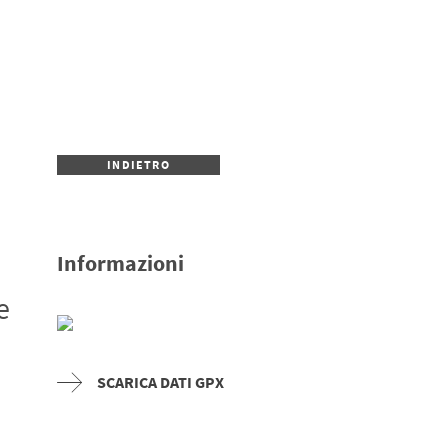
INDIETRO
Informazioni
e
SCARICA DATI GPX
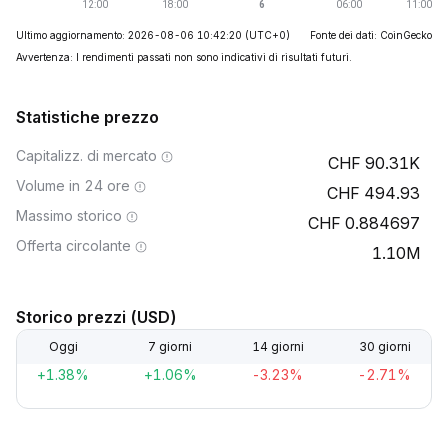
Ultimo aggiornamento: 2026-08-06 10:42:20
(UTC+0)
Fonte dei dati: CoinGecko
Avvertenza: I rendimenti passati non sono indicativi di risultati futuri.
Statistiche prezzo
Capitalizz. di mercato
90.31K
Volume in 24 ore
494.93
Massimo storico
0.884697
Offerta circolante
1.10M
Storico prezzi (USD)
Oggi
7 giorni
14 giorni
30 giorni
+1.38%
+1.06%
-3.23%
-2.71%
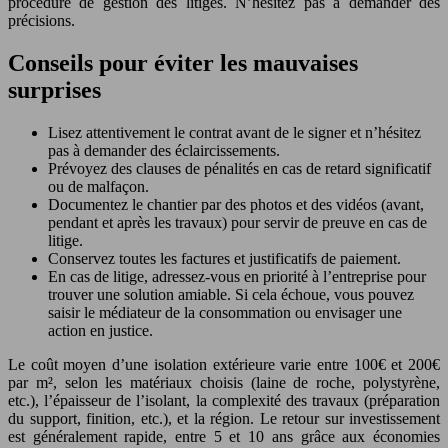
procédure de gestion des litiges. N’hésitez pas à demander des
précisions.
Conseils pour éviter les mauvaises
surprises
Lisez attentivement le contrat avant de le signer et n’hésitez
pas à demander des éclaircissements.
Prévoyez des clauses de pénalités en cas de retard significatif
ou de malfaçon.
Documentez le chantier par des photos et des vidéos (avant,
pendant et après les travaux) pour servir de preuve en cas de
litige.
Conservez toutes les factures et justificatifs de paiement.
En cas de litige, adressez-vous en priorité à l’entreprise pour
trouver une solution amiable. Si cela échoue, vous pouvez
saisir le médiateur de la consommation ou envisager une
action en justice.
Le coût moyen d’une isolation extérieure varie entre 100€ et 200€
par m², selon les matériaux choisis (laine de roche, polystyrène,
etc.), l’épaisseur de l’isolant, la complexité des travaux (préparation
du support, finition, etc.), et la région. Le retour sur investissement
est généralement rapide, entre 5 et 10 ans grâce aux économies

--

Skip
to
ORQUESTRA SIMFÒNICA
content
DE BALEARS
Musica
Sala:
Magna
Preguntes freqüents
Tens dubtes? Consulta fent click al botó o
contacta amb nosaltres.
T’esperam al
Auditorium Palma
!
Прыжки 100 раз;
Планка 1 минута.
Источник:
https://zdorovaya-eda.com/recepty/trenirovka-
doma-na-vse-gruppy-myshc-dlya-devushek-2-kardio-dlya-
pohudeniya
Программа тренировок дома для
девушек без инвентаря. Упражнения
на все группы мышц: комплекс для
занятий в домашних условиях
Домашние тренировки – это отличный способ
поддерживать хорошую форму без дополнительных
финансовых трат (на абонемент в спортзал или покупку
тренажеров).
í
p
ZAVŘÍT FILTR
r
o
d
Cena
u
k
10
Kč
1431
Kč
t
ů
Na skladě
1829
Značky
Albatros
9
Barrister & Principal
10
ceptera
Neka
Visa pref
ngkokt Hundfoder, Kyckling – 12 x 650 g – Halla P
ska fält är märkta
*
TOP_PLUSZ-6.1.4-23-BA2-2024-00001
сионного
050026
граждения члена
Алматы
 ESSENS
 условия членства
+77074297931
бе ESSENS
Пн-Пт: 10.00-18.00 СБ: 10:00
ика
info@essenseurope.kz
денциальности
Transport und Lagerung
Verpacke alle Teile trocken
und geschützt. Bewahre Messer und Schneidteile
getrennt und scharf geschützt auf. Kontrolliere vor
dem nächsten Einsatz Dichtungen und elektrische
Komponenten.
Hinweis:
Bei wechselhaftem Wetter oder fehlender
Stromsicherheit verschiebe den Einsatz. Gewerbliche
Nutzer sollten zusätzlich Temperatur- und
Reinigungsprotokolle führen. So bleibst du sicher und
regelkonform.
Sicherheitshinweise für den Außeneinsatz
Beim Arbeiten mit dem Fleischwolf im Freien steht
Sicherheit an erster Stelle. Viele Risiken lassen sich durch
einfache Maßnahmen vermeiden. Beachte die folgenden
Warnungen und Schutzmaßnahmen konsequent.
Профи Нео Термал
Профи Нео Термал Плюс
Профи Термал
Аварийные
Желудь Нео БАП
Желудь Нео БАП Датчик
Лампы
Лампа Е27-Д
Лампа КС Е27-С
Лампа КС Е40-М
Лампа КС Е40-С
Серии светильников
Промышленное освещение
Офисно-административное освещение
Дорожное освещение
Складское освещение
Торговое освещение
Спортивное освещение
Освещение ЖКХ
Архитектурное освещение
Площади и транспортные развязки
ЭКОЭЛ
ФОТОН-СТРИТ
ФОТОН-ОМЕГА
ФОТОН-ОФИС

WHAT THE TASK REQUIRES: Beginning at the line with "граждения члена" and stopping after the line with "Bei wechselhaftem Wetter oder fehlender", please write out every line of the data above exactly and nothing else.

OUTPUT FOR THIS TASK:
граждения члена
Алматы
 ESSENS
 условия членства
+77074297931
бе ESSENS
Пн-Пт: 10.00-18.00 СБ: 10:00
ика
info@essenseurope.kz
денциальности
Transport und Lagerung
Verpacke alle Teile trocken
und geschützt. Bewahre Messer und Schneidteile
getrennt und scharf geschützt auf. Kontrolliere vor
dem nächsten Einsatz Dichtungen und elektrische
Komponenten.
Hinweis:
Bei wechselhaftem Wetter oder fehlender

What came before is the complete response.